Those who have raised questions on the proposed Azumini seaport in Abia State should read this.
It is no longer news that Nigeria’s seaports have proved inadequate for the economy. For too longer, the Lagos ports remain the country’s main gateway to the world, yet its terminals are perpetually congested and the cost of moving a container from Lagos to Southeast is crushing.
Port Harcourt and Onne help, but they are overstretched and still force goods destined for Aba or Onitsha onto crumbling roads and expensive trucks. Abia State – landlocked on paper but blessed with a direct riverine lifeline to the Atlantic – has a better idea, thanks to Governor Alex Otti’s bold vision of dredging the Azumini River and its connecting waterways through Obeaku to create a modern seaport.
Governor Otti’s recent approval of an immediate feasibility study with China Harbour Engineering Company is not just timely; it is visionary. The geography is on Abia’s side. The Azumini Blue River is not a mere seasonal stream. It joins the Imo River system, which already flows about 240 kilometres into the Atlantic Ocean through Akwa Ibom State.
To be clear, the Azumini–Obeaku corridor sits just 19 nautical miles (about 35 kilometres) from the Atlantic. With targeted dredging, this natural channel can be deepened and widened to larger vessel standards.

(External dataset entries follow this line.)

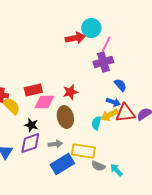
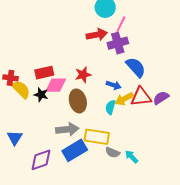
red arrow: (75, 38) -> (97, 35), moved
blue semicircle: (120, 85) -> (136, 67), size x1.5
blue arrow: (113, 102) -> (114, 85), moved
black star: (31, 125) -> (41, 95), moved
purple diamond: (30, 143) -> (41, 160), moved
gray arrow: (55, 144) -> (67, 129), size x1.5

The economic case writes itself. Abia is already Nigeria’s shoe, garment and small-scale manufacturing capital. Aba and Onitsha traders lose billions annually to Lagos port delays and stressful road haulage. A functional seaport at Azumini would slash logistics costs by 40-60 per cent for Southeast importers and exporters.
The ripple effects would be enormous: thousands of direct jobs in dredging, port operations, warehousing, ship repair and logistics; indirect jobs in manufacturing and agriculture (cassava, palm oil, yam exports). Foreign direct investment would follow. Investors who currently bypass the Southeast for Lagos would suddenly see Abia and the greater Southeast as a viable hub.
Critics have raised three familiar objections: cost, environment and “why not just fix Lagos?” Each deserves a straight answer.
Cost? Yes, dredging is expensive. But so is the status quo. Nigeria loses an estimated $10 billion yearly to port inefficiencies. Public-private partnerships (precisely the model China Harbour used successfully at Lekki Deep Sea Port) can spread the burden. With oil revenues, diaspora bonds, AfDB financing and private equity, the numbers can work. Compare it to the billions already sunk into road expansion that never quite solve the problem.
Environment? The Azumini Blue River is a natural treasure and any project must protect its unique clarity and biodiversity. Modern dredging technology can minimise adverse impacts. The port can incorporate modern green standards like solar-powered terminals.
Why not Lagos? Because one port complex cannot serve 200 million people forever. National policy already encourages port de-concentration. An Azumini seaport would not compete with Lagos; it would complement it, easing pressure on the Apapa-Oshodi corridor and giving the Southeast direct access to the sea. Germany’s inland port of Hamburg proves that riverine access, properly engineered, can rival coastal giants.
Sceptics who call this “impossible” ignore history. The Imo River was cleared for navigation under colonial rule over a century ago. Today, we have better technology, stronger political will under Governor Otti, and a willing international partner with proven Nigerian experience.
More importantly, a seaport at Azumini represents a bold declaration that a mercantilist Southeast will no longer be relegated as an economic hinterland; and that Nigeria’s federalism is real and finally free from the institutional redlines that have convulsed the system.